* **The task**:
For each line of the data below that contains "obligatoire", return that line.

* **Task material**:
━━━━━━━━
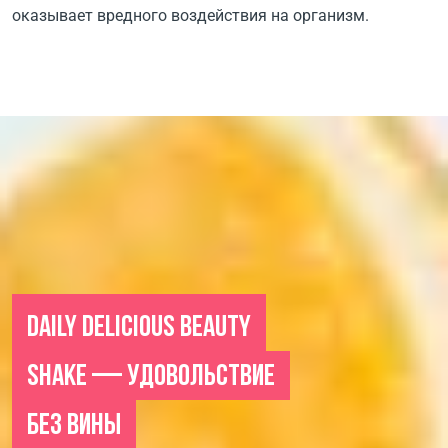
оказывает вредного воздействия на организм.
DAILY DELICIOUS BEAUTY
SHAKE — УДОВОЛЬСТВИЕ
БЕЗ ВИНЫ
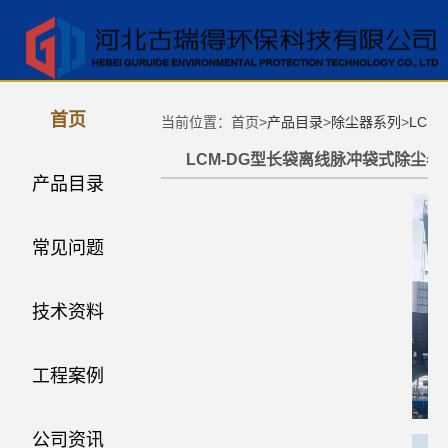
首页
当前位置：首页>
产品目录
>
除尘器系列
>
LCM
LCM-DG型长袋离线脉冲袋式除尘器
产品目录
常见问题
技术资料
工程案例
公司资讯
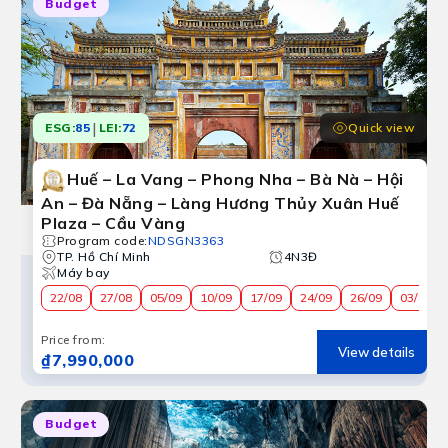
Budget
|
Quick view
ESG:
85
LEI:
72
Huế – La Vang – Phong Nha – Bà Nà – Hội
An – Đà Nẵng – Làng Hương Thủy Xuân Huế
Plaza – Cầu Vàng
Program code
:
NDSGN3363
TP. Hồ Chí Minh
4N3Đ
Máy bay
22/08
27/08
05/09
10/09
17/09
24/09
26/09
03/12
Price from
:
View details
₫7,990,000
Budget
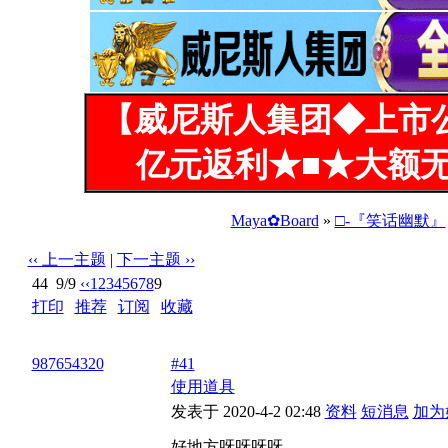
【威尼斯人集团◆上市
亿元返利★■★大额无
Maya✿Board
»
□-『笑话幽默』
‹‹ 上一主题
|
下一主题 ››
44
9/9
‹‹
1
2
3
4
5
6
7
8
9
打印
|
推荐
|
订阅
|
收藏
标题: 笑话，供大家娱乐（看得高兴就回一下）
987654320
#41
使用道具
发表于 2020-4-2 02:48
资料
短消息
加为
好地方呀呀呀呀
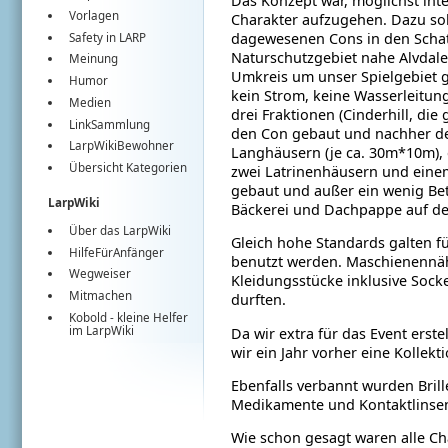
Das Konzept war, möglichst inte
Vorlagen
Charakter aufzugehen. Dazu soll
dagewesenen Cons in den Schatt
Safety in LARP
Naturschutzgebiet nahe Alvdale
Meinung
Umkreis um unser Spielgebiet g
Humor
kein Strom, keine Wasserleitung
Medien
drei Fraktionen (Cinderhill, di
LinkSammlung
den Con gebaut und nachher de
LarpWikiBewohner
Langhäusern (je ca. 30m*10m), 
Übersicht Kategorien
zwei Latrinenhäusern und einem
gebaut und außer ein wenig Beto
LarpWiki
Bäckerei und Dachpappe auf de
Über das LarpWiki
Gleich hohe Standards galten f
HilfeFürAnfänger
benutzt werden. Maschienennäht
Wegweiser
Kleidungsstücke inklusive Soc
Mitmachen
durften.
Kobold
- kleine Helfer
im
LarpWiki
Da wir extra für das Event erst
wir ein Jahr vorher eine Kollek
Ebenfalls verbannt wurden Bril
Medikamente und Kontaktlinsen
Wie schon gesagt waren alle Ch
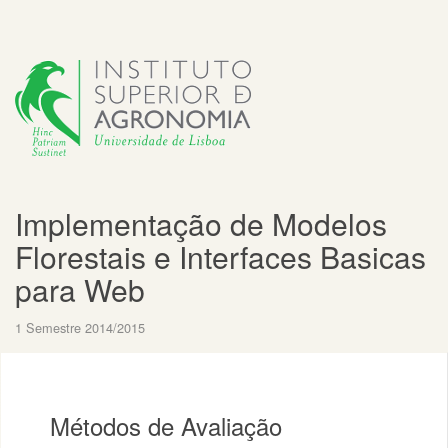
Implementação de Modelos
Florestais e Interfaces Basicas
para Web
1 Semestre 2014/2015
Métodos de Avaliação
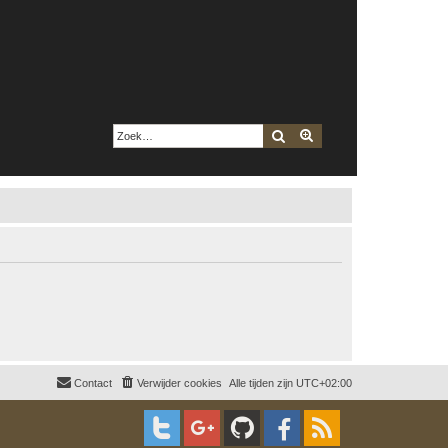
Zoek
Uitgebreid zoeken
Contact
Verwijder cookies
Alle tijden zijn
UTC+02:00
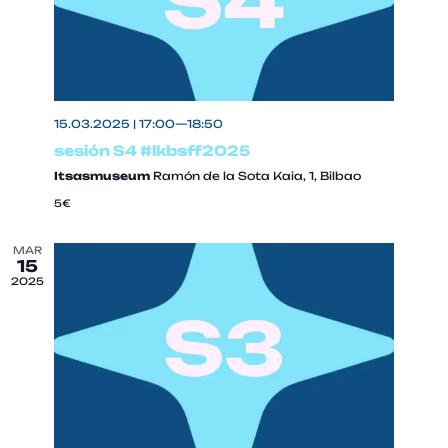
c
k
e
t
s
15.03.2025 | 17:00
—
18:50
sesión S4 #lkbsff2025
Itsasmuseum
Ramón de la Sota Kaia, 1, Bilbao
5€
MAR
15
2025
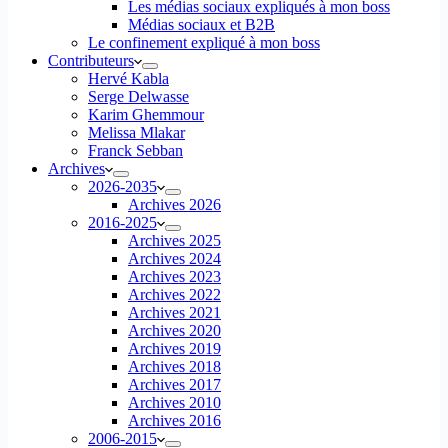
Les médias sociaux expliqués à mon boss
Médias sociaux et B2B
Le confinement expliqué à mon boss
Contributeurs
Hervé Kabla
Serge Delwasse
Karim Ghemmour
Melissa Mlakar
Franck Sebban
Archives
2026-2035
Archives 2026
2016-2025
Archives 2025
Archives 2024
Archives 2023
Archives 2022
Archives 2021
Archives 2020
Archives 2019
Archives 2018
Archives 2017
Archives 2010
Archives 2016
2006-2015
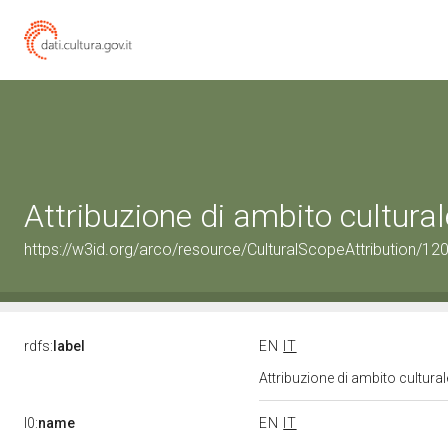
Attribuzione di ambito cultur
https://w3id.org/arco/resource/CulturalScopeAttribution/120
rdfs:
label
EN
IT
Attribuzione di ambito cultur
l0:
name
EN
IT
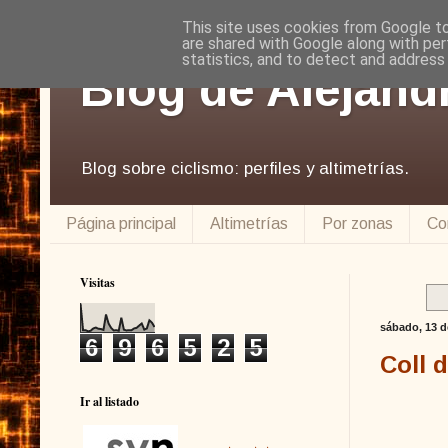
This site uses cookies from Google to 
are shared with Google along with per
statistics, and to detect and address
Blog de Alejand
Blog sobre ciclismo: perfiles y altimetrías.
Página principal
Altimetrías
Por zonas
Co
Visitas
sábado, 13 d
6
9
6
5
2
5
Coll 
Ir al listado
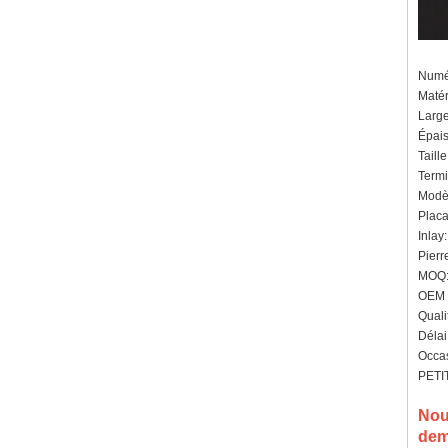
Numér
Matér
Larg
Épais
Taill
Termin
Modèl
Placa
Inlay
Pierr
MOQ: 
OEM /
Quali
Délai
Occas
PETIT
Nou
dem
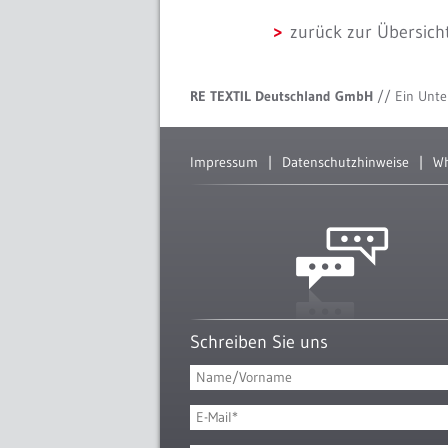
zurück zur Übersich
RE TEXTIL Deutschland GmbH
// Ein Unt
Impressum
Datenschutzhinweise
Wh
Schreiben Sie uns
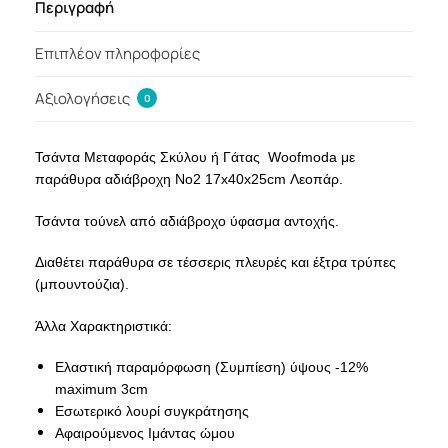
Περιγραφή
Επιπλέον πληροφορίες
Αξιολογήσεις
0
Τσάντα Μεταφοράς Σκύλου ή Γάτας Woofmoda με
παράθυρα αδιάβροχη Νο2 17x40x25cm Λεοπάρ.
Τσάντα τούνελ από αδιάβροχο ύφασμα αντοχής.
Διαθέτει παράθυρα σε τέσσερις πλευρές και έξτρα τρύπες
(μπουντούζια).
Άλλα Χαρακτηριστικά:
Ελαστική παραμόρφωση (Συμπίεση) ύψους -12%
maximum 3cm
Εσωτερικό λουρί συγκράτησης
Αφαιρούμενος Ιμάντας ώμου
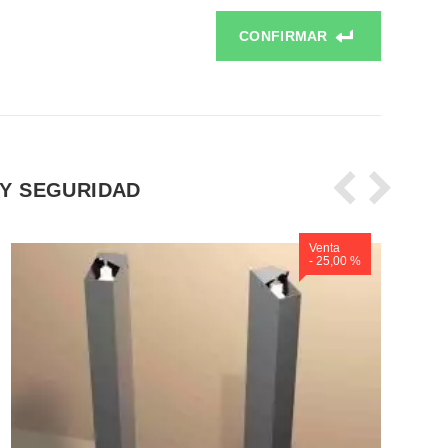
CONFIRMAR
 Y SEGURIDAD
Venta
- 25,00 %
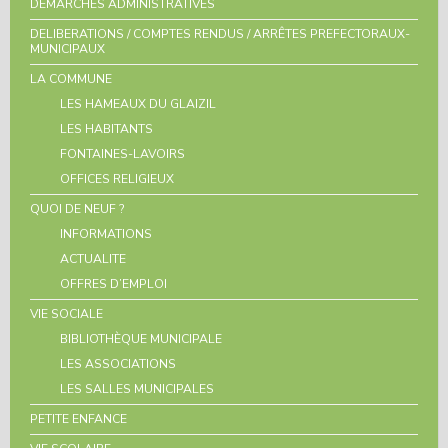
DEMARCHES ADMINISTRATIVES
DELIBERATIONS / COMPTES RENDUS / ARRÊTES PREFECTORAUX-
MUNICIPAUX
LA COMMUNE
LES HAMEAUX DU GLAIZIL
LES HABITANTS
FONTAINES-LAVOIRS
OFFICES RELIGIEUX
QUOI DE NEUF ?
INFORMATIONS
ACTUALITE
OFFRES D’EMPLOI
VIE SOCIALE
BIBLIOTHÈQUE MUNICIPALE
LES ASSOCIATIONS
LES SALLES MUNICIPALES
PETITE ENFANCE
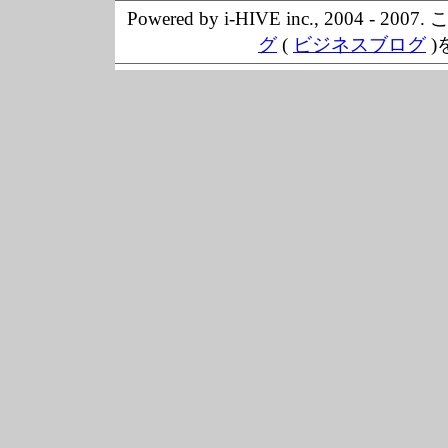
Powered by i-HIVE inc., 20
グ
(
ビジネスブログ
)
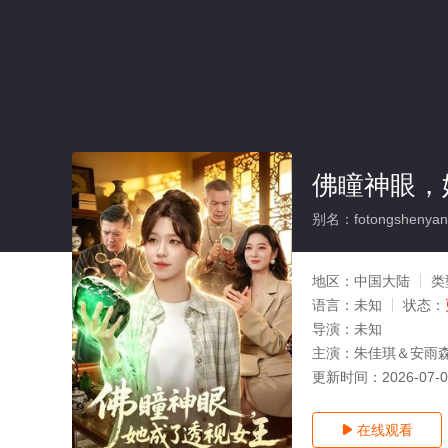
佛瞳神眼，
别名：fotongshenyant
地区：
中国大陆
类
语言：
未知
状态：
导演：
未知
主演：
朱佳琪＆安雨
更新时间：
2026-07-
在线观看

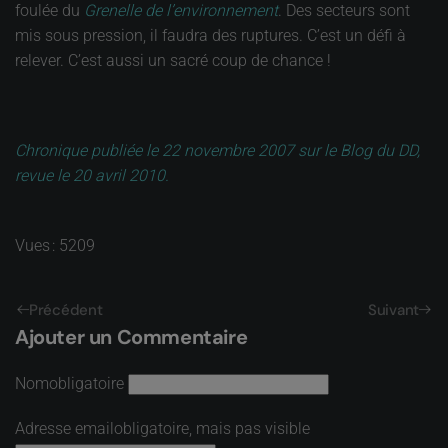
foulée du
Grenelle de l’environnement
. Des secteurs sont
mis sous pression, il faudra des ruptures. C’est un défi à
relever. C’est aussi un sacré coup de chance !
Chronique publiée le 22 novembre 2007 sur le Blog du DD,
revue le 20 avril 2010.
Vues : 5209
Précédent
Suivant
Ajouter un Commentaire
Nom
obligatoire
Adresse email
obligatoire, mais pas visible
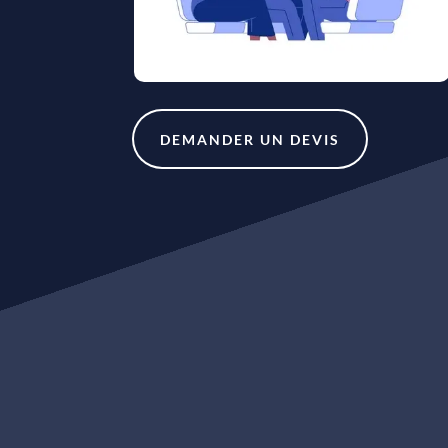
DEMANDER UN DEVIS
━━━━━━━━
* **Output**:
obligatoire
obligatoire, mais pas visible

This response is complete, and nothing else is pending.